SOURCE DATA Start Marker

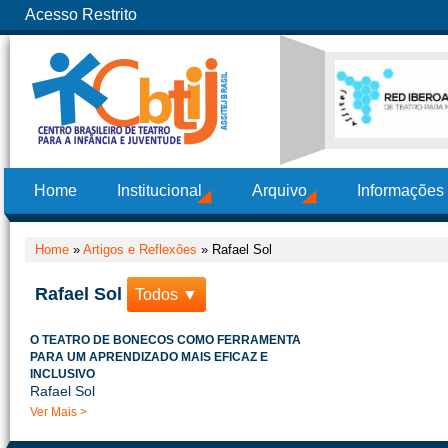
Acesso Restrito
Home
Institucional
Arquivo
Informações
Home
»
Artigos e Reflexões
»
Rafael Sol
Rafael Sol
Todos ▼
O TEATRO DE BONECOS COMO FERRAMENTA
PARA UM APRENDIZADO MAIS EFICAZ E
INCLUSIVO
Rafael Sol
Ver Mais >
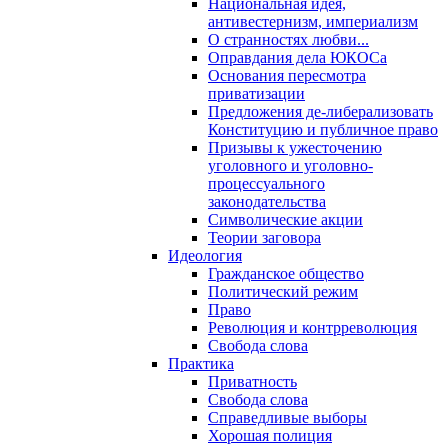
Национальная идея,
антивестернизм, империализм
О странностях любви...
Оправдания дела ЮКОСа
Основания пересмотра
приватизации
Предложения де-либерализовать
Конституцию и публичное право
Призывы к ужесточению
уголовного и уголовно-
процессуального
законодательства
Символические акции
Теории заговора
Идеология
Гражданское общество
Политический режим
Право
Революция и контрреволюция
Свобода слова
Практика
Приватность
Свобода слова
Справедливые выборы
Хорошая полиция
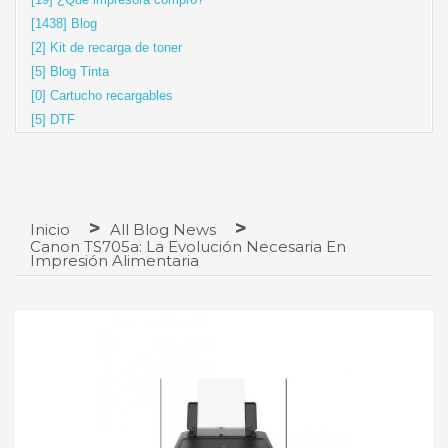
[1438] Blog
[2] Kit de recarga de toner
[5] Blog Tinta
[0] Cartucho recargables
[5] DTF
Inicio
All Blog News
Canon TS705a: La Evolución Necesaria En
Impresión Alimentaria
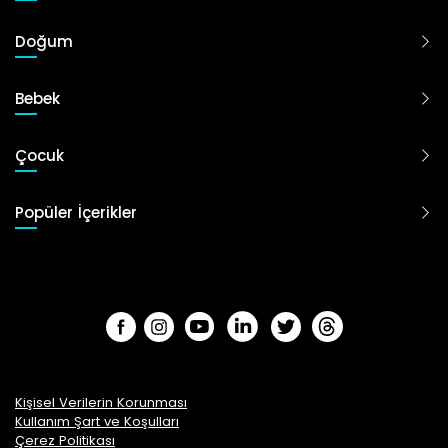
Doğum
Bebek
Çocuk
Popüler İçerikler
Kişisel Verilerin Korunması
Kullanım Şart ve Koşulları
Çerez Politikası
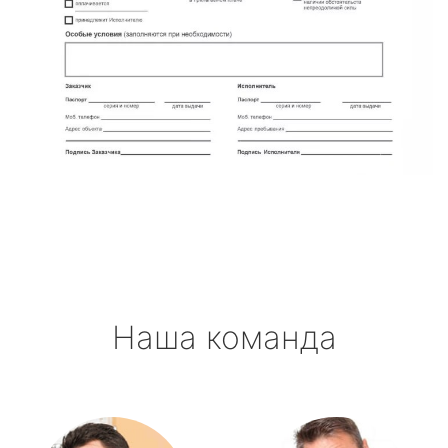
Наша команда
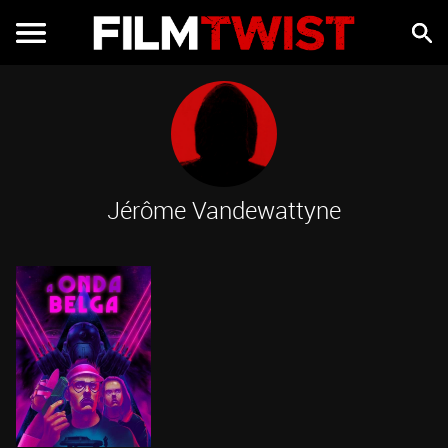
Jérôme Vandewattyne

SOURCE DATA End Marker

• [WHAT YOU HAVE TO DO]: Write the records out exactly, dropping every image.

• [WRITTEN RESPONSE]:
Acesso Restrito
Home
Institucional
Arquivo
Informações
Home
»
Artigos e Reflexões
»
Rafael Sol
Rafael Sol
Todos ▼
O TEATRO DE BONECOS COMO FERRAMENTA
PARA UM APRENDIZADO MAIS EFICAZ E
INCLUSIVO
Rafael Sol
Ver Mais >
Национальная идея,
антивестернизм, империализм
О странностях любви...
Оправдания дела ЮКОСа
Основания пересмотра
приватизации
Предложения де-либерализовать
Конституцию и публичное право
Призывы к ужесточению
уголовного и уголовно-
процессуального
законодательства
Символические акции
Теории заговора
Идеология
Гражданское общество
Политический режим
Право
Революция и контрреволюция
Свобода слова
Практика
Приватность
Свобода слова
Справедливые выборы
Хорошая полиция
[1438] Blog
[2] Kit de recarga de toner
[5] Blog Tinta
[0] Cartucho recargables
[5] DTF
Inicio
All Blog News
Canon TS705a: La Evolución Necesaria En
Impresión Alimentaria
Doğum
Bebek
Çocuk
Popüler İçerikler
Kişisel Verilerin Korunması
Kullanım Şart ve Koşulları
Çerez Politikası
Наша команда
Jérôme Vandewattyne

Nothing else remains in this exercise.